Secure Work 2025.
Secure Work Hui - Friday 7 November
An online conference aimed at discussing what actions we should take together to ensure secure work is the norm in the tertiary education sector.
Please register here using the password PRECARIOUS25
by 5pm, Friday 31 October 2025.
Call for papers
Papers are called for the following panels:
Panel 1
The tertiary education sector has large numbers of workers on hourly paid and fixed term agreements. This precarity doesn’t happen by accident, it is part of the design of the system.
In this session we will discuss where we are and where we should be going with regard secure and decent work for the good of workers, students, institutions, and Aotearoa.
We will unpack the structural drivers of precarity and the key barriers which prevent us from challenging it.
And discuss why tertiary education should be built on secure work.
Panel 2
Insecurity at work does not affect everyone equally.

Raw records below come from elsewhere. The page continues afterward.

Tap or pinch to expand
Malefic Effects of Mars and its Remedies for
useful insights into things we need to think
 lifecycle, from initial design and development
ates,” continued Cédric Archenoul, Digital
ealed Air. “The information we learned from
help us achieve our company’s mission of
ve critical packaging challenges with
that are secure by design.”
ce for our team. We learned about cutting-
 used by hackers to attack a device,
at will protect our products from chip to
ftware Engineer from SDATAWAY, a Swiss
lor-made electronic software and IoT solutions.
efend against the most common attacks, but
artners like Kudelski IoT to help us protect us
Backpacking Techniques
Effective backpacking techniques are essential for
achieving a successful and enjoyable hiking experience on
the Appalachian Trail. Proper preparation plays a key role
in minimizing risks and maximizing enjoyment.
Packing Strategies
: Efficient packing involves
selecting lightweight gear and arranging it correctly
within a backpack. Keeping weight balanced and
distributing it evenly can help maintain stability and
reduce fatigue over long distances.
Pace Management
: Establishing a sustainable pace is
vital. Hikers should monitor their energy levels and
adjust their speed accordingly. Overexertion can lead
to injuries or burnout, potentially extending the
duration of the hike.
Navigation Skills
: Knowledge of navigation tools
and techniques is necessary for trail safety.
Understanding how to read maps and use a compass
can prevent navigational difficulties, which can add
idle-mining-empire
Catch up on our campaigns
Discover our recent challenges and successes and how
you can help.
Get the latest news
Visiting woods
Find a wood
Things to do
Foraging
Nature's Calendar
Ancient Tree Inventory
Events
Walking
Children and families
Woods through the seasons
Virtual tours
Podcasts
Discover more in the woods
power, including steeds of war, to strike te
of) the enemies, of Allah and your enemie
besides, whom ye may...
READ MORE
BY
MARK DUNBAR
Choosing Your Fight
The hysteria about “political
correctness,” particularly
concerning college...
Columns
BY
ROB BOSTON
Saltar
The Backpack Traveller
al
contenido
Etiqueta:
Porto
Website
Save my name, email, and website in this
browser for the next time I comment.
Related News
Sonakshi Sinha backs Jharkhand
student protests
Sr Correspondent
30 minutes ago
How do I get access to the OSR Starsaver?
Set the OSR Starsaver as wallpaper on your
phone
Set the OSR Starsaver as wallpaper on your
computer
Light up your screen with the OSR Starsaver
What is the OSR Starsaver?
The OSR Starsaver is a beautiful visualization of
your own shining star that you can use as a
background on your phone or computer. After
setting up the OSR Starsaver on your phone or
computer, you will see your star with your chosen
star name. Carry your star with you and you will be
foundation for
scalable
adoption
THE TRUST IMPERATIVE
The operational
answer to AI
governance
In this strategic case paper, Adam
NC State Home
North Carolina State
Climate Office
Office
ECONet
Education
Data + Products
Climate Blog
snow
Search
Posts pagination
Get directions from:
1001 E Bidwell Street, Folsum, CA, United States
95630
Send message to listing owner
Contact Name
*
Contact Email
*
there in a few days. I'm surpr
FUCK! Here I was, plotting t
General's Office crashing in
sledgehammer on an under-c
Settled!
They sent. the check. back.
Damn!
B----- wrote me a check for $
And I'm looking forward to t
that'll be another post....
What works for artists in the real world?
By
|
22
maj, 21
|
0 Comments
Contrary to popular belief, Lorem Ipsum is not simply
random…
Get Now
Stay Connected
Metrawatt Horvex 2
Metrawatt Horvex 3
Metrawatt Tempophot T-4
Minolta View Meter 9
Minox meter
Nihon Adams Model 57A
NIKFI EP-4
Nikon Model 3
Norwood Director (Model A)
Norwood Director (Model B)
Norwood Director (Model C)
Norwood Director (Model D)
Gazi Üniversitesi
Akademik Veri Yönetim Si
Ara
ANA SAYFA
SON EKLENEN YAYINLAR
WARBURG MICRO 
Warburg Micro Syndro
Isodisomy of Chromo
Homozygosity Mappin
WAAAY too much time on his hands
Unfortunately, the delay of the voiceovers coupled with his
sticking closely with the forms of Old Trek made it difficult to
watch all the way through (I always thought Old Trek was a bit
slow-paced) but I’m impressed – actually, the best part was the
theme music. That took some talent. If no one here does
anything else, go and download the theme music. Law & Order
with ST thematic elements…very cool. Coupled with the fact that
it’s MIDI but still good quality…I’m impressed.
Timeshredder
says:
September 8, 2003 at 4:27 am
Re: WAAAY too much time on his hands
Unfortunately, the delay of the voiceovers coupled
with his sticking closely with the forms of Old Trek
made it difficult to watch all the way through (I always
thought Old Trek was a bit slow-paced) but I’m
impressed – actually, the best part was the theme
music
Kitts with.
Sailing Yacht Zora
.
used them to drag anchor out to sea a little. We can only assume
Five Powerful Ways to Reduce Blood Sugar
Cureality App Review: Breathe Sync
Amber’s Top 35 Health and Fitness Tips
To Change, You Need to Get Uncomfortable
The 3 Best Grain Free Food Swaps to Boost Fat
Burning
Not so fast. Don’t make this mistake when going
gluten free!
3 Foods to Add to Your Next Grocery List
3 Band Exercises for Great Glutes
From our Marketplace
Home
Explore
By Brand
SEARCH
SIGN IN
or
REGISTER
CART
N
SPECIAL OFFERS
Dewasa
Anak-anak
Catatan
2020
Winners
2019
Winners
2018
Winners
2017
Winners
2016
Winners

In this panel we will examine the varied impacts of insecure work on different groups of workers from cleaners to researchers, librarians to tutors. And, the impact of insecure work on Māori, Pasifika, ethnic minorities, and other marginalised groups.
We will identify evidence for the unequal impact of precarity on some groups of workers and target solidarity interventions for the most affected groups?
Panel 3
In this session we examine what the TEU and other unions both domestically and internationally are doing about insecure work, and look at what more we can do.
The session will examine:
- Daily collective actions to support those without secure employment
- Industrial and legal actions that can be taken to ensure secure employment
- And the political and campaigning actions which will address the structural problems which lead to mass insecurity
Please send your papers to jordyn.broughton@teu.ac.nz
by 5pm on Tuesday September 30.
Meet the organising committee
Noel Zeng

It is deeply troubling to see the increasing prevalence of rolling fixed-term contracts and casualised work for academic and non-academic staff alike. Staff who are migrants, people of colour, women, and those who are early career, disproportionately bear the financial and emotional stresses caused by chronic uncertainty of their work. All in the name of "flexibility" and cost-saving for the Government and institutions. It is time to hear from those in our sector most impacted by insecure work, organise and push back.
Tanya Ewertowska

I am a lecturer in employment relations, past hourly paid/fixed term rep for our TEU AUT branch, and have researched young workers' experiences in insecure employment. This conference is an opportunity to continue building a shared kete of tools, including education and community, to combat casualisation in our sector.
Brandon Johnstone

Precarious work, and the sector-wide underfunding it is built upon, corrodes our sense of professional and academic identity and control over our livelihoods.
Today's precarity points toward tomorrow's uncertain learning and teaching conditions - for our students, our workers, and education itself as a public good.
Matt Russell

Kia ora koutou, ko Matt Russell tōku ingoa. I've been working in a university for ten years, and in that time I've seen casualisation and insecurity advance to the point precarity is now, arguably, the defining characteristic of our sector and our mahi. It harms the wellbeing of our members, and it erodes the quality of teaching and research, and it undermines collective action. But, the universality of precarity is also a potentially unifying force and a basis of union strength. We need to organise and amplify the voice of insecure tertiary workers, and that's what this hui aims to do.